Los muertos por el nuevo coronavirus no tienen funeral, no pueden ser acompañados al entierro y, por orden del Distrito, todos los casos en Bogotá son trasladados al cementerio Serafín, frente al relleno sanitario Doña Juana, bajo la instrucción de pasar directamente del carro funerario al horno.

Cuando llegan varios, dice el administrador del cementerio  Carlos Martínez, los otros deben esperar abajo. Cada cuerpo tarda, en promedio, hora y media en volverse cenizas a una temperatura 1.000 °C.

Carlos explica las reglas que han implementado por la pandemia: “Como máximo, puede haber 10 personas en cada ceremonia, aunque últimamente muchas veces no llega nadie, solo el cuerpo”.

Luego, se acerca a la familia y les dice: “Entiendo su dolor, pero acaba de llegar un caso de Covid-19, por lo que deben retirarse”. Desorientados, los cuatro salen caminando por el campo que separa los hornos del mausoleo, y se pierden de vista entre las lápidas.

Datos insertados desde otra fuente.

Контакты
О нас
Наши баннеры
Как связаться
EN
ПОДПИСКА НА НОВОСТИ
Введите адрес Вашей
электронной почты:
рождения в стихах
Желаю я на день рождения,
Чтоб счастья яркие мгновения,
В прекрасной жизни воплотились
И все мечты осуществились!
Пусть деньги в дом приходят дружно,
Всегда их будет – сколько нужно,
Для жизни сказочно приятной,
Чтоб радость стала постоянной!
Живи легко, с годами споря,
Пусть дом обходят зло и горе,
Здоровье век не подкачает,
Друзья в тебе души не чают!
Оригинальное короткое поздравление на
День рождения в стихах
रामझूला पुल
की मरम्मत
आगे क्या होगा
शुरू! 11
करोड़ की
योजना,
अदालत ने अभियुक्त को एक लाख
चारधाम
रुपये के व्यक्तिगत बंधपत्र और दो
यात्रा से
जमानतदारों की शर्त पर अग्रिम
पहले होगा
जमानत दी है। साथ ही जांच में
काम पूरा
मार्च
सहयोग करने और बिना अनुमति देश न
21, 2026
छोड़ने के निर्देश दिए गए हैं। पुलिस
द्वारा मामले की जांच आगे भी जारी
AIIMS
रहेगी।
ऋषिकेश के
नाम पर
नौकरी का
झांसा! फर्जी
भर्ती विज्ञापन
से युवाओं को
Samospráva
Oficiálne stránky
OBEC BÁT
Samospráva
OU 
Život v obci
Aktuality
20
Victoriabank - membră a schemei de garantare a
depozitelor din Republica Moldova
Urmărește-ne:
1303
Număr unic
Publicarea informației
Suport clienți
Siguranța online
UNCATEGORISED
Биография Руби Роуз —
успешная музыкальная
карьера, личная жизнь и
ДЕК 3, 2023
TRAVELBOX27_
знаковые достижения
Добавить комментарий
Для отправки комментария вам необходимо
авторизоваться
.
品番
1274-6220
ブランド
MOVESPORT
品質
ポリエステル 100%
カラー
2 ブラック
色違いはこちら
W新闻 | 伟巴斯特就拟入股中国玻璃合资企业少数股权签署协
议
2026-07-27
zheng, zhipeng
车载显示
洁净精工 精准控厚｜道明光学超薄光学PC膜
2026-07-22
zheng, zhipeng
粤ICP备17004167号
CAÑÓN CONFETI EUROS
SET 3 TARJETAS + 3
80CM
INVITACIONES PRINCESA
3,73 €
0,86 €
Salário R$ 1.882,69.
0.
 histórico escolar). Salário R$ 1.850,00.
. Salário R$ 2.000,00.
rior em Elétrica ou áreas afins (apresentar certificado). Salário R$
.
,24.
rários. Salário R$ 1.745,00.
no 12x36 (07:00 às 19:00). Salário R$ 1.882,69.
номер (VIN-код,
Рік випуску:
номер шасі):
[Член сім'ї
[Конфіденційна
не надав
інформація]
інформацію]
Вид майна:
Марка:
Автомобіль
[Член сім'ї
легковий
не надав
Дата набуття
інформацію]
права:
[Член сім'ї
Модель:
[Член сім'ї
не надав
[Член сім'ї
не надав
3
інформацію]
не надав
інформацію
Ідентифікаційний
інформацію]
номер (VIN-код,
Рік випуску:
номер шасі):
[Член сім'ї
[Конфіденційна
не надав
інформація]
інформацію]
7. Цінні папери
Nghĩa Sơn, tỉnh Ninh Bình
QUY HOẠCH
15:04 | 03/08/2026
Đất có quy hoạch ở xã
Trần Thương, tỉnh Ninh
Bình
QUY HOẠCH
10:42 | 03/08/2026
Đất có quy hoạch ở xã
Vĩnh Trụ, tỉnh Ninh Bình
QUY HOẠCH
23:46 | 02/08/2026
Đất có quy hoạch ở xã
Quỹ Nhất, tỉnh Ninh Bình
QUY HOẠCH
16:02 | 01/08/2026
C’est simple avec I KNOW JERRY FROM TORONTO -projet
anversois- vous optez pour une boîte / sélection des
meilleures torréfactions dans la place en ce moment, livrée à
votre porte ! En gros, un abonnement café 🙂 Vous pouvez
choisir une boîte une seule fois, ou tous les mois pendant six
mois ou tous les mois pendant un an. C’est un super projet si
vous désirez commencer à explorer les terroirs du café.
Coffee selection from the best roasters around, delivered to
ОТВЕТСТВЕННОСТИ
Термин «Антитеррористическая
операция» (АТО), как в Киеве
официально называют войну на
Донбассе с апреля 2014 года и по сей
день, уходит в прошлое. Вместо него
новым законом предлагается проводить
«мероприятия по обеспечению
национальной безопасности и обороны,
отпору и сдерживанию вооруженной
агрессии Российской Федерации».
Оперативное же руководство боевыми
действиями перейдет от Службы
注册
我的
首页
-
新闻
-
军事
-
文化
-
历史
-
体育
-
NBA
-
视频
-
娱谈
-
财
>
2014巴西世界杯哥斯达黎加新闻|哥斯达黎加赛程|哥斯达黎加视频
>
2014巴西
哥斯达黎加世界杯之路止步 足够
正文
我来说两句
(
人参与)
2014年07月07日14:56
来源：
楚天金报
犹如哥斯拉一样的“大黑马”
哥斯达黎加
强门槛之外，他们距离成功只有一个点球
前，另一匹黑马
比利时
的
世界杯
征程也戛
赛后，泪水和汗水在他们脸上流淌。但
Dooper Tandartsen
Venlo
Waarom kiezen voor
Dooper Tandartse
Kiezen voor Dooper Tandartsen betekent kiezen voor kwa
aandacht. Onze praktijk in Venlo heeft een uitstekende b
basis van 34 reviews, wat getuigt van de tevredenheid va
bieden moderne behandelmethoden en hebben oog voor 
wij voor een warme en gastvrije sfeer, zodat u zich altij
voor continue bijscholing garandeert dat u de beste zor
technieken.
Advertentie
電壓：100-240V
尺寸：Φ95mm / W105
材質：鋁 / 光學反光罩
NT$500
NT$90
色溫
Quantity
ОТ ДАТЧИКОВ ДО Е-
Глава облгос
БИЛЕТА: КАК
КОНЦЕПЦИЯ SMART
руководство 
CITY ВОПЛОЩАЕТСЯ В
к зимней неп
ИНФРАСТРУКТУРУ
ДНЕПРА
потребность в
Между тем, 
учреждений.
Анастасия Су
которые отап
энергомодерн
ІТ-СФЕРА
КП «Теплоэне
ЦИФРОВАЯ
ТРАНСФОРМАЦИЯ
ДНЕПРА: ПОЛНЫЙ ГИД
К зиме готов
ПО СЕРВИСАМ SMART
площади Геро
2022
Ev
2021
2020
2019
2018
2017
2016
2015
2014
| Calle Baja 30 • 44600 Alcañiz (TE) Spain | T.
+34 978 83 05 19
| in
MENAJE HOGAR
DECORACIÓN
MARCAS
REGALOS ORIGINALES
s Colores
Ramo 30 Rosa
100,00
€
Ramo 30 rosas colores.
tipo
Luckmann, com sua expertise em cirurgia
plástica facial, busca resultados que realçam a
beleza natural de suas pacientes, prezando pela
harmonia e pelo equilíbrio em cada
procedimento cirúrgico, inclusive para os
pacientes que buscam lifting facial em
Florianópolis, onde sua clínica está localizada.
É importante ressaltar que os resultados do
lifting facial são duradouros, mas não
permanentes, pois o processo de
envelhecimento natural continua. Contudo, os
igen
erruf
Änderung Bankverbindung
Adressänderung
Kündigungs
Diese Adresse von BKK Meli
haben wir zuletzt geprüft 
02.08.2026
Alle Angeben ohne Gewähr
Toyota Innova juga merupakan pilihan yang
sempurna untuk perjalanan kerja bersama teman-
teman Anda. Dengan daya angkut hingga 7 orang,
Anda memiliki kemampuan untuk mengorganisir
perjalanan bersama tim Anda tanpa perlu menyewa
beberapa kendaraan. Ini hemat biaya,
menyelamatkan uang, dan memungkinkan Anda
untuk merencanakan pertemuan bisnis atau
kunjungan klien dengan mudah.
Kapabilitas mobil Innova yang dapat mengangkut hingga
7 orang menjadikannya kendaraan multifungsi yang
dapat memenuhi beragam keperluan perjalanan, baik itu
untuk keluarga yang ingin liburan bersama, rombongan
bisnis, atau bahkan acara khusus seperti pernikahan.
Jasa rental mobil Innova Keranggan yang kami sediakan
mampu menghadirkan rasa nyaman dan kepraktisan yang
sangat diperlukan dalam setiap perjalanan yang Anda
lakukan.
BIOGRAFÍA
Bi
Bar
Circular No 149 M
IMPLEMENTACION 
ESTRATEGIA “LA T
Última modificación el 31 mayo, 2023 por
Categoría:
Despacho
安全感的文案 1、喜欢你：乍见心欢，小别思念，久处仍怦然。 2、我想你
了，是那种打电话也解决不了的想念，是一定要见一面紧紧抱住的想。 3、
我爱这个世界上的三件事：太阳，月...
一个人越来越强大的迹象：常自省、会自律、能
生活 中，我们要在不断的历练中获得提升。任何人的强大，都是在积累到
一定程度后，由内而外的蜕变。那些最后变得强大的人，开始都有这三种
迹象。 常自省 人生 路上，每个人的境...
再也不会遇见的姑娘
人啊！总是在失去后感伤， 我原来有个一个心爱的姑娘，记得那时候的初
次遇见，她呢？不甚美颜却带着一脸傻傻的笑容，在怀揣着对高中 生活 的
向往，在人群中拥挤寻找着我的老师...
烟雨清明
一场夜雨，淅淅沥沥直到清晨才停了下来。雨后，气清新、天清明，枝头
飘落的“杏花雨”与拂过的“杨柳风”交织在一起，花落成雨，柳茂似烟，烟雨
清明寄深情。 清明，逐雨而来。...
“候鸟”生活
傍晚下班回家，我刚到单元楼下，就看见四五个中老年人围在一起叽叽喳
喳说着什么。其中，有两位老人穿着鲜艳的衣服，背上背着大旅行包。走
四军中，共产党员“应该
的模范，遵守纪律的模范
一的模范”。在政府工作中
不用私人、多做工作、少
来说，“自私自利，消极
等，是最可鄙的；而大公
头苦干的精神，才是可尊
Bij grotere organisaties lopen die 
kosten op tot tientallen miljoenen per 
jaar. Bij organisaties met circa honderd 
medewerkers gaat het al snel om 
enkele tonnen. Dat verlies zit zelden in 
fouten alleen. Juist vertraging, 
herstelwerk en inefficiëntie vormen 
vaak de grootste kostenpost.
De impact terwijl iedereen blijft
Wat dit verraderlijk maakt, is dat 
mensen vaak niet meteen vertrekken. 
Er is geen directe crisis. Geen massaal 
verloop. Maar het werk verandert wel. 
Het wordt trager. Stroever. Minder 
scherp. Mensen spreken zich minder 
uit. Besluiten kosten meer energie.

Los velorios se redujeron de días a horas. “Como la gente tiene cerca la muerte, como siente que la amenaza, entiende y acepta las normas. Hay unos incluso que no están viniendo, por decisión propia: entregan a sus familiares y piden que los entierren sin estar allí”, dice la funcionaria de una funeraria que prefiere mantener su nombre en reserva.

Por las salas transitan cuerpos que nadie llora, que permanecen en la habitación unas horas, por si llega alguien, y que al momento de desaparecer por la puerta del carro fúnebre solo tienen por compañía al operario de turno.

La novedad, ahora, es encontrar palabras para explicar que quien muere por Covid-19 no tendrá ningún rito. “Se hace toda la traza. Nuestro conductor entrega un documento que debe firmarse al pie de la letra para hacer el proceso de cremación, y se le cuenta que no podemos tener contacto con el familiar y que no puede ser velado”, dice Paola Peña, funcionaria de la funeraria Los Olivos.